▶ _Try it_: Give only the number of lines in the records that contain the word "TRADIÇÃO".
'''
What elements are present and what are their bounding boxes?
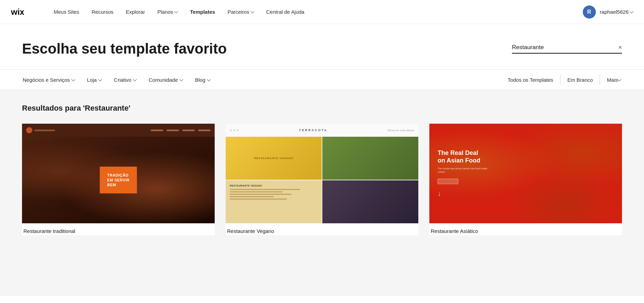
results-heading: Resultados para 'Restaurante' — [22, 104, 622, 113]
results-section: Resultados para 'Restaurante' — [0, 90, 644, 296]
thumb2-cell-light: RESTAURANTE VEGANO — [226, 180, 322, 223]
username[interactable]: raphael5626 — [600, 9, 633, 15]
thumb3-arrow-icon: ↓ — [438, 190, 614, 198]
thumb2-dot-3 — [237, 129, 239, 131]
thumb2-header: TERRACOTA Reserve uma Mesa — [226, 124, 418, 137]
card-name-tradicional: Restaurante traditional — [22, 223, 215, 235]
thumb2-grid: RESTAURANTE VEGANO RESTAURANTE VEGANO — [226, 137, 418, 223]
page-title: Escolha seu template favorito — [22, 41, 227, 57]
thumb1-header — [22, 124, 215, 137]
template-card-vegano[interactable]: TERRACOTA Reserve uma Mesa RESTAURANTE V… — [226, 124, 418, 235]
template-card-tradicional[interactable]: TRADIÇÃO EM SERVIR BEM Restaurante tradi… — [22, 124, 215, 235]
thumb3-subtitle: The noodle way serves auteric and fresh … — [438, 167, 493, 174]
search-clear-icon[interactable]: × — [618, 44, 622, 50]
hero-section: Escolha seu template favorito × — [0, 24, 644, 69]
thumb1-nav-link-1 — [151, 130, 163, 131]
card-name-vegano: Restaurante Vegano — [226, 223, 418, 235]
thumb2-dot-2 — [233, 129, 235, 131]
nav-user-area: R raphael5626 — [583, 5, 633, 19]
comunidade-chevron-icon — [179, 77, 183, 81]
mais-chevron-icon — [617, 77, 621, 81]
nav-recursos[interactable]: Recursos — [85, 6, 119, 18]
avatar[interactable]: R — [583, 5, 596, 19]
nav-templates[interactable]: Templates — [184, 6, 221, 18]
wix-logo[interactable]: wix — [11, 7, 35, 17]
thumb2-cell-green — [322, 137, 418, 180]
thumb1-body: TRADIÇÃO EM SERVIR BEM — [22, 137, 215, 223]
criativo-chevron-icon — [133, 77, 137, 81]
thumb2-yellow-text: RESTAURANTE VEGANO — [254, 156, 293, 160]
thumb2-cell-yellow: RESTAURANTE VEGANO — [226, 137, 322, 180]
filter-bar: Negócios e Serviços Loja Criativo Comuni… — [0, 69, 644, 90]
filter-left-group: Negócios e Serviços Loja Criativo Comuni… — [17, 69, 501, 90]
thumb1-orange-text: TRADIÇÃO EM SERVIR BEM — [107, 173, 130, 188]
thumb3-title: The Real Deal on Asian Food — [438, 149, 614, 164]
filter-criativo[interactable]: Criativo — [108, 69, 142, 90]
thumb1-logo-icon — [26, 127, 32, 133]
thumb2-dot-1 — [230, 129, 232, 131]
nav-meus-sites[interactable]: Meus Sites — [47, 6, 85, 18]
svg-text:wix: wix — [11, 7, 24, 16]
thumb2-nav: Reserve uma Mesa — [388, 129, 414, 132]
nav-central-ajuda[interactable]: Central de Ajuda — [260, 6, 311, 18]
search-input[interactable] — [512, 44, 615, 51]
nav-links: Meus Sites Recursos Explorar Planos Temp… — [47, 6, 583, 18]
thumb1-orange-box: TRADIÇÃO EM SERVIR BEM — [100, 167, 137, 194]
thumb3-content: The Real Deal on Asian Food The noodle w… — [429, 124, 622, 223]
template-card-asiatico[interactable]: The Real Deal on Asian Food The noodle w… — [429, 124, 622, 235]
parceiros-chevron-icon — [250, 9, 254, 13]
thumb1-nav-link-2 — [167, 130, 179, 131]
filter-loja[interactable]: Loja — [81, 69, 108, 90]
filter-em-branco[interactable]: Em Branco — [560, 69, 600, 90]
blog-chevron-icon — [207, 77, 211, 81]
thumb2-cell-dark — [322, 180, 418, 223]
thumb3-cta-button — [438, 179, 458, 184]
templates-grid: TRADIÇÃO EM SERVIR BEM Restaurante tradi… — [22, 124, 622, 235]
thumb1-logo-text — [34, 130, 55, 131]
search-box: × — [512, 44, 622, 54]
filter-todos-templates[interactable]: Todos os Templates — [501, 69, 560, 90]
thumb1-nav-link-3 — [182, 130, 195, 131]
filter-right-group: Todos os Templates Em Branco Mais — [501, 69, 627, 90]
navbar: wix Meus Sites Recursos Explorar Planos … — [0, 0, 644, 24]
nav-explorar[interactable]: Explorar — [120, 6, 151, 18]
nav-parceiros[interactable]: Parceiros — [221, 6, 260, 18]
planos-chevron-icon — [174, 9, 178, 13]
card-thumbnail-asiatico: The Real Deal on Asian Food The noodle w… — [429, 124, 622, 223]
thumb2-brand: TERRACOTA — [241, 128, 386, 132]
card-name-asiatico: Restaurante Asiático — [429, 223, 622, 235]
card-thumbnail-tradicional: TRADIÇÃO EM SERVIR BEM — [22, 124, 215, 223]
filter-comunidade[interactable]: Comunidade — [142, 69, 189, 90]
user-chevron-icon — [630, 9, 633, 13]
nav-planos[interactable]: Planos — [151, 6, 184, 18]
thumb1-nav-link-4 — [198, 130, 211, 131]
filter-mais[interactable]: Mais — [600, 69, 627, 90]
negocios-chevron-icon — [71, 77, 75, 81]
filter-blog[interactable]: Blog — [189, 69, 216, 90]
card-thumbnail-vegano: TERRACOTA Reserve uma Mesa RESTAURANTE V… — [226, 124, 418, 223]
loja-chevron-icon — [98, 77, 102, 81]
filter-negocios-servicos[interactable]: Negócios e Serviços — [17, 69, 81, 90]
'''
▶ _Response to the exercise_: 6